**TASK DETAILS**. Find every line below with the string "мысль" and pick it out.

**Collected data**.

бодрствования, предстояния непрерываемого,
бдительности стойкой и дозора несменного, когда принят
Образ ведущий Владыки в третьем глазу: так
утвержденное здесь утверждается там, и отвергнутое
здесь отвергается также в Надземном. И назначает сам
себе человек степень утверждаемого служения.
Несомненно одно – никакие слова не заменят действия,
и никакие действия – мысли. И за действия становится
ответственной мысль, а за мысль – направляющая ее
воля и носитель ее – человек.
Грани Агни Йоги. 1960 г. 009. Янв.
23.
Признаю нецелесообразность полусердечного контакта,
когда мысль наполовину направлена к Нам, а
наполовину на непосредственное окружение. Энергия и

**PROBLEM SOLUTION**.
ответственной мысль, а за мысль – направляющая ее
когда мысль наполовину направлена к Нам, а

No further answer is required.